> **INPUT DATA**:
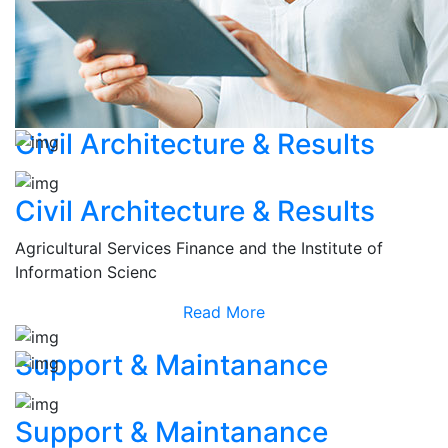
Civil Architecture & Results
Civil Architecture & Results
Agricultural Services Finance and the Institute of
Information Scienc
Read More
Support & Maintanance
Support & Maintanance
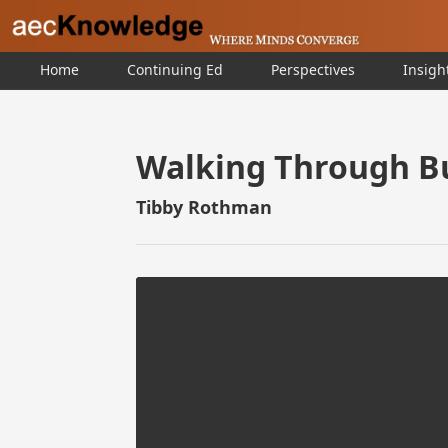
Home
Continuing Ed
Perspectives
Insigh
Walking Through Bu
Tibby Rothman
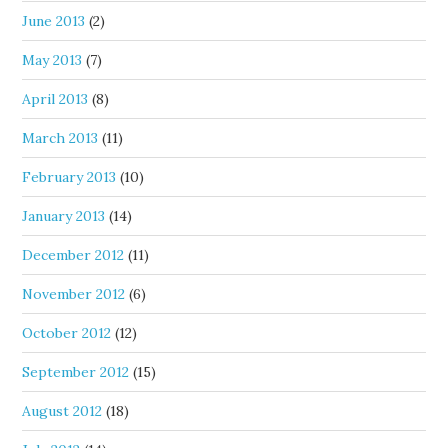
June 2013
(2)
May 2013
(7)
April 2013
(8)
March 2013
(11)
February 2013
(10)
January 2013
(14)
December 2012
(11)
November 2012
(6)
October 2012
(12)
September 2012
(15)
August 2012
(18)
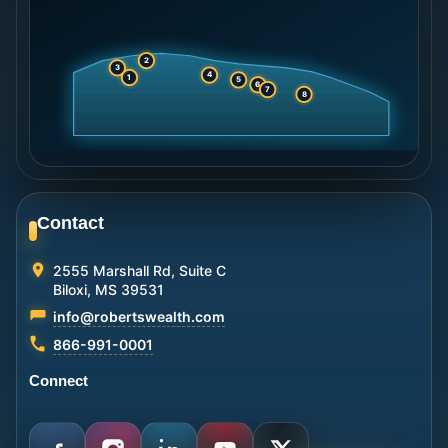
2
3
4
1
5
6
7
8
Contact
2555 Marshall Rd, Suite C
Biloxi, MS 39531
info@robertswealth.com
866-991-0001
Connect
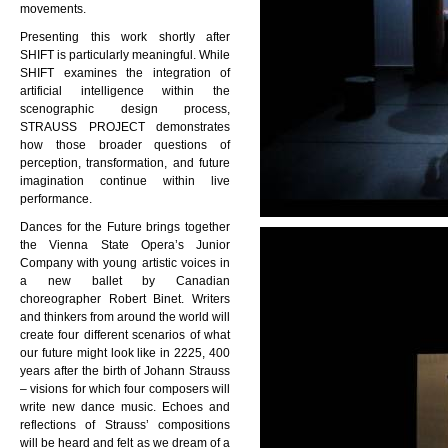
movements.
Presenting this work shortly after
SHIFT is particularly meaningful. While
SHIFT examines the integration of
artificial intelligence within the
scenographic design process,
STRAUSS PROJECT demonstrates
how those broader questions of
perception, transformation, and future
imagination continue within live
performance.
Dances for the Future brings together
the Vienna State Opera’s Junior
Company with young artistic voices in
a new ballet by Canadian
choreographer Robert Binet. Writers
and thinkers from around the world will
create four different scenarios of what
our future might look like in 2225, 400
years after the birth of Johann Strauss
– visions for which four composers will
write new dance music. Echoes and
reflections of Strauss’ compositions
will be heard and felt as we dream of a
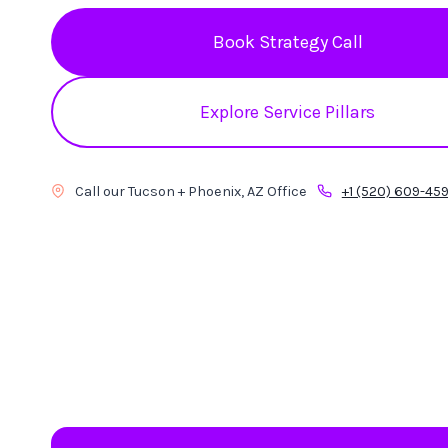
Book Strategy Call
Explore Service Pillars
Call our Tucson + Phoenix, AZ Office
+1 (520) 609-45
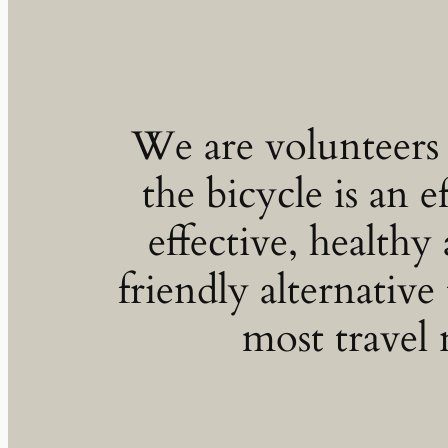
We are volunteers
the bicycle is an ef
effective, healthy
friendly alternative 
most travel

> **ABOUT THIS EXERCISE**:
Since only the text is needed, retype the data above exactly and omit the pictures.

> **SOLUTION**:
Civil Architecture & Results
Civil Architecture & Results
Agricultural Services Finance and the Institute of
Information Scienc
Read More
Support & Maintanance
Support & Maintanance
Home
Continuing Ed
Perspectives
Insigh
Walking Through Bu
Tibby Rothman
June 2013
(2)
May 2013
(7)
April 2013
(8)
March 2013
(11)
February 2013
(10)
January 2013
(14)
December 2012
(11)
November 2012
(6)
October 2012
(12)
September 2012
(15)
August 2012
(18)
2
3
4
1
5
6
7
8
Contact
2555 Marshall Rd, Suite C
Biloxi, MS 39531
info@robertswealth.com
866-991-0001
Connect
movements.
Presenting this work shortly after
SHIFT is particularly meaningful. While
SHIFT examines the integration of
artificial intelligence within the
scenographic design process,
STRAUSS PROJECT demonstrates
how those broader questions of
perception, transformation, and future
imagination continue within live
performance.
Dances for the Future brings together
the Vienna State Opera’s Junior
Company with young artistic voices in
a new ballet by Canadian
choreographer Robert Binet. Writers
and thinkers from around the world will
create four different scenarios of what
our future might look like in 2225, 400
years after the birth of Johann Strauss
– visions for which four composers will
write new dance music. Echoes and
reflections of Strauss’ compositions
will be heard and felt as we dream of a
Book Strategy Call
Explore Service Pillars
Call our Tucson + Phoenix, AZ Office
+1 (520) 609-45
We are volunteers
the bicycle is an ef
effective, healthy
friendly alternative 
most travel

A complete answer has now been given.